People wonder how to make AI as safe as possible.
To this end, we have a set of words like “responsible AI”, “ethical AI” and “explainable AI”.
Importantly, these are not synonyms: each of these terms addresses its own facet of how to work carefully on technologies that have so much potential, for better or worse.
Some companies tend to think that by working slowly and steadily they will solve many of the biggest concerns. Here is part of a OpenAI statementwhich seems important to me given the reputation of this company in the AI era:
“Before launching a new system, we conduct rigorous testing, engage external experts for feedback, work to improve the model’s behavior with techniques such as reinforcement learning with human feedback, and build large systems of security and surveillance. …We believe that powerful AI systems should be subject to rigorous security assessments. Regulation is needed to ensure that such practices are adopted, and we are actively engaging with governments on the best form such regulation could take.
Ok, so what else is there to add on a practical level?
I recently hosted Dr. Cansu Canca who spoke about some of the needs for safe AI in our time. Canca is the Director of Responsible AI Practice at Northeastern University and is also the founder of the AI Ethics Lab.
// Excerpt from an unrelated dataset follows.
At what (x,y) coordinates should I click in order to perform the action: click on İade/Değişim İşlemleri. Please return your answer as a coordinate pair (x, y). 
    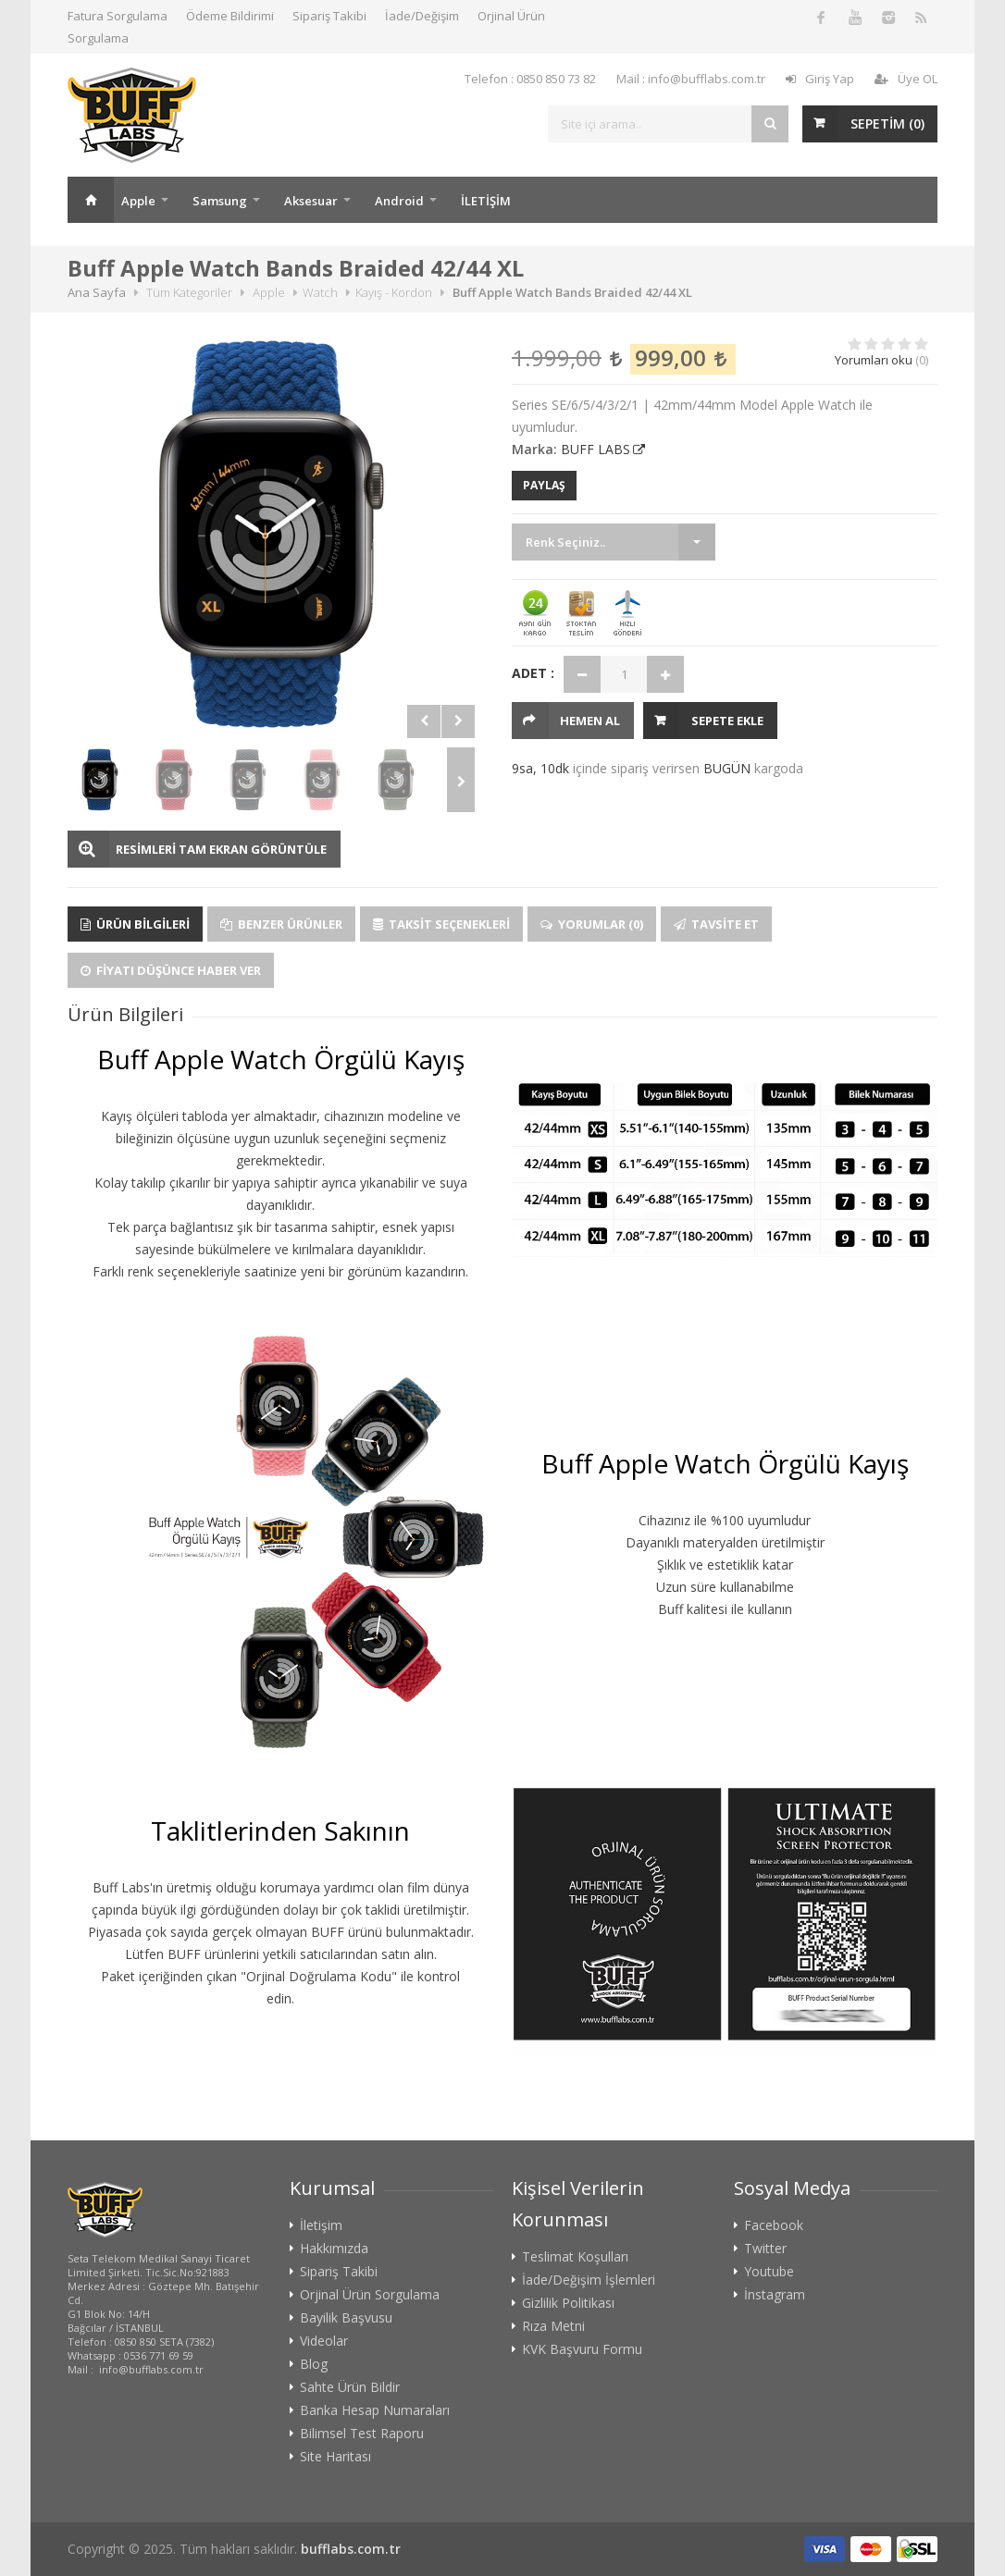     Looking at the image, I should click on (588, 2280).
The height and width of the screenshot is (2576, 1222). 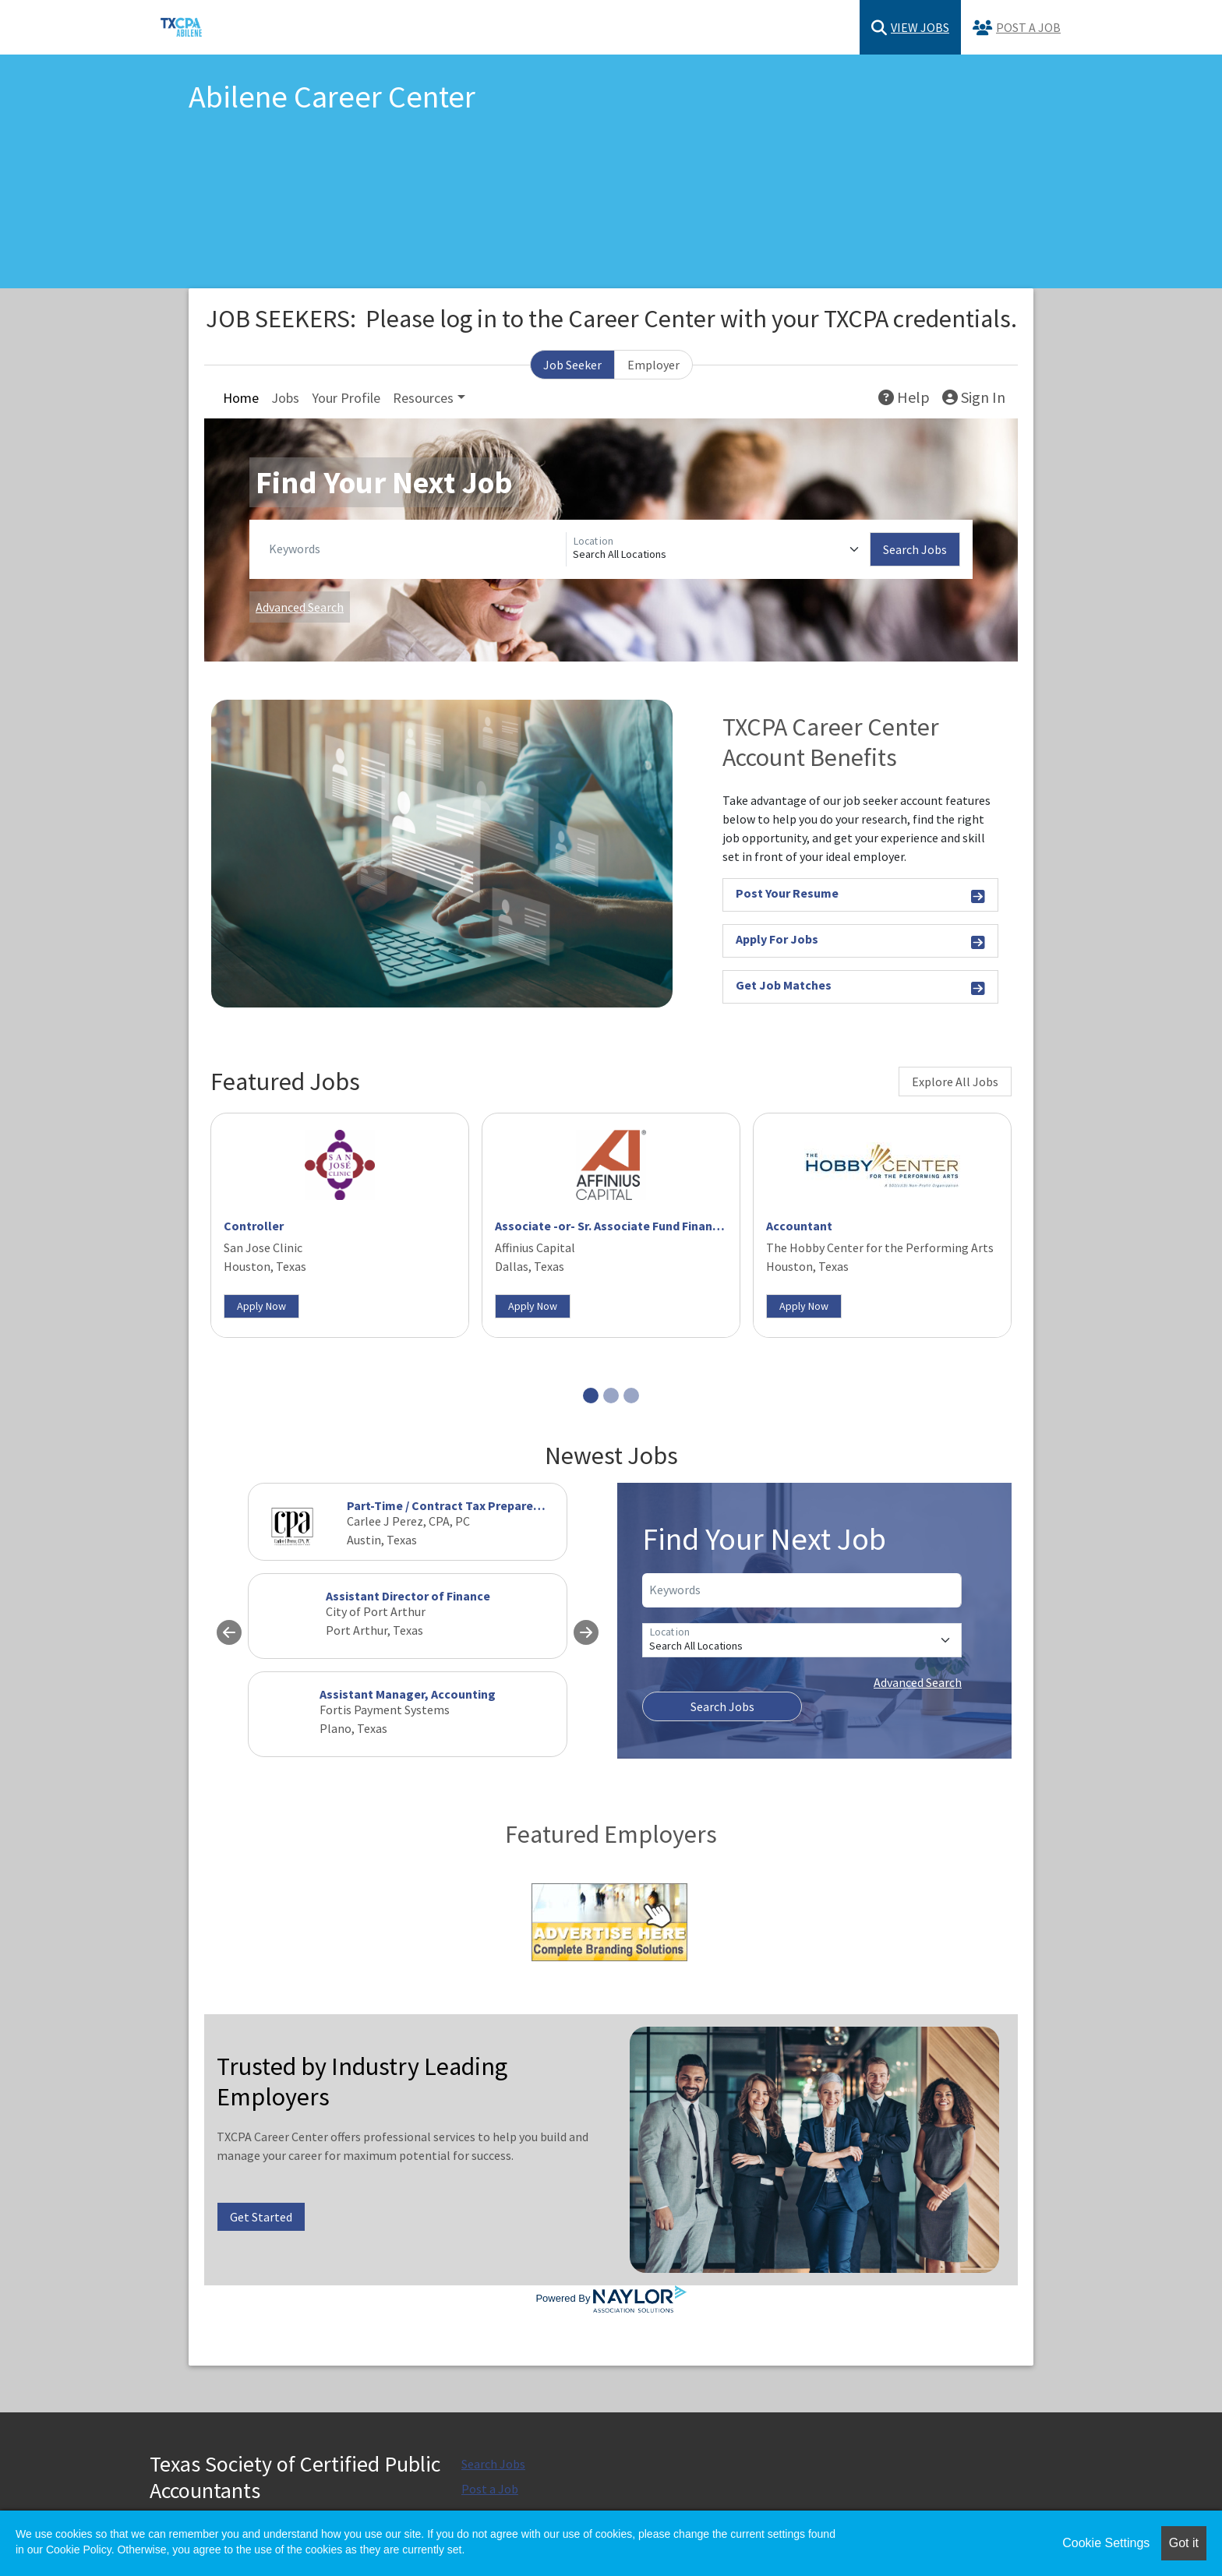 What do you see at coordinates (631, 1395) in the screenshot?
I see `[Slide 3]` at bounding box center [631, 1395].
First, she talked about cars and how they have improved our lives, while also being a great source of danger. Millions of people die in car accidents, but at the same time it would be difficult to do without the progress and benefits that this transportation has brought us.
“Do we want the technology? » she asked, citing the pros and cons, and relating this question to AI. “Do we want technology to be part of our lives? The right question is not “should we have cars or not”, but the right question is: “how can we ensure that cars are safer?” »
She cited safety features, crash tests and infrastructure as examples of this type of traffic insurance.
“We have infrastructure just to make sure we can use the cars, but not die in large numbers,” she said.
In an AI analogy, Canca described the risks of harm posed by AI: Research shows that women, minorities, and marginalized groups tend to have fewer options or opportunities in driven systems by AI models.
The problem, she says, is that much of this harm and injustice is rooted: in the training data, in the models we choose, and in the trade-offs we build into the AI system. Existing ethical problems are only amplified by the model.
“The strength of AI lies in its efficiency and systematized approach,” she said. “If we build unfair AI systems, we end up discriminating effectively. »
Citing examples such as disparate medical care and inequities in hiring outcomes, she said this type of injustice is “what can happen” but “not a necessary consequence” of the use of AI .
Regarding the types of guardrails we need, Canca mentioned two main elements: infrastructure and processes.
“Every AI system should ideally go through a structured and accountable lifecycle and workflow,” she said, endorsing impact analysis, risk mitigation and “ethics right from the start.” design” as tools. “(There is) a need to have a governance system in place in (any) organization.”
All of this, she suggested, will help, because, in her view, regulation alone is unlikely to be enough.
“There will be many questions that remain unanswered by law,” Canca said. “We need to think about incentives – and for that, investors are the key players. »
Investors, she noted, will seek to apply certain criteria to their investments, which she characterized thus:
“Do (companies) have a governance structure in place responsible for AI? Do they have the expertise and competence, do they have an adequate workflow to integrate ethics? Can they guarantee that every AI system goes through this workflow? »
Canca is also working closely with the World Economic Forum, as a member of their Responsible AI Stewardship Working Group, to create a Responsible AI Handbook for Investors.
All of this is important, and NIST American Institute for Artificial Intelligence Security, Led by U.S. Commerce Secretary Gina Raimondo, it is bringing together more than 200 partners to, in the agency’s words, “develop scientifically and empirically based guidelines and standards for measurement and policy AI, thereby laying the foundation for AI security worldwide.” This type of thinking will likely be part of this conversation. The organization’s work and corresponding efforts, such as an executive order from the White House, are big news in the tech world as we consider what is likely to help sustain our progress in AI on rails. Anyway, that’s kind of what we’re hearing right now: “we’re working on it.” In reality, though, everyone will need to work on it together, which is why I encourage so much dialogue around AI, in the classroom, at conferences, and elsewhere.